Friday, April 26, 2024

Lukas Dow and Kim Vo of Judy’s Bay. (Photo: Judy’s)

The coziness of Bondir has always been a selling point – its own website describes the American tasting menu restaurant in The Port as “a cozy, farmhouse-style restaurant with 28 seats and a small fireplace salon.” But the size has also been a longtime constraint on founder and namesake Jason Bond, who tried an expansion to Concord from 2012 to 2015.

His next chance to try something bigger arrives Wednesday, when restaurant Judy’s Bay comes before the License Commission with plans to take over Bondir’s space at 279A Broadway.

Judy’s Bay founders Lukas Dow and Kim Vo have held pop-ups selling its Asian-inspired barbecue since at least 2018 to raise money for a permanent location. The most recent, Dec. 15 at Manoa, the poké joint on Somerville’s Beacon Street, may also have been the last. “If all goes as planned, which we expect, then they will take over the space,” Bond said in a Sunday email. “They are a really nice couple, and I think a perfect fit for the space and for the neighborhood. I’m excited to eat at their place when they open.”

Dow, a lifelong Cambridge resident, may also be known to many as the songwriter and rapper LuDow, a founding board member of the Cambridge Hip Hop Collective.

The Judy’s pop-ups – named after Dow’s grandmother, who started a Chinese-American restaurant in southeastern Massachusetts in 1961 with husband Anthony, according to a Judy’s website – specialized in Asian American barbecue rice plates. But Judy’s Bay is a different concept, a kind of New England-themed izakaya, Dow said Monday. In this Japanese tapas bar, diners might share five or six plates with drinks, he said.
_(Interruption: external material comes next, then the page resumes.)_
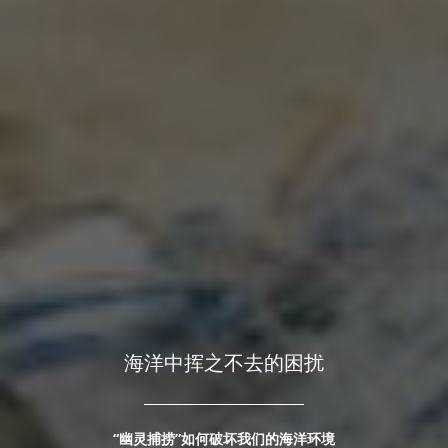
海洋中挥之不去的困扰
“幽灵捕捞”如何破坏我们的海洋环境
“We’re still developing the menu,” Dow said, but it will certainly take “New England-sourced seafood and cook it in a more traditionally Asian way.” At the moment, Dow and Vo are thinking about such dishes as a baked stuffed lobster with panko and touches of ginger and scallion; a scup in silken tofu; an Ipswich oyster with shiso and ginger; and clams with a dusting of nori and Japanese mayo. Some barbecue may pop up as well.

Dow and Vo approached Bond recently about his Broadway space, where he has been serving since 2010. Bond called the proposal “good timing for us both.”

Jason Bond in August, with an example of the baked goods emerging out of Bondir during the coronavirus restaurant shutdown. (Photo: Bondir via Facebook)

“I had started working on a plan to move to a larger space before the pandemic shutdown and that was delayed, of course,” Bond said. The coronavirus forced an emphasis on takeout goods from Bondir, including a new focus on baked goods such as croissants.

Bond said he is looking at spaces a little larger than Bondir “to be able to accommodate different concepts that I’d like to work on.”

“Assuming the best, my last day cooking for the public at 279A will be July 4,” Bond said.

Dow expressed optimism about the Judy’s Bay appearance before the License Commission, but said there was a lot riding on it. Without going into detail, he said that he and Vo “were considering buying a house, and decided to start a business instead.” Judy’s Bay is “our starter home, and we’re excited,” he said.


This post was updated June 7, 2021, to correct that the Asian-inspired barbecue of the Judy’s pop-ups are not the same food concept proposed for Judy’s Bay. Information was also added from a conversation with Lukas Dow.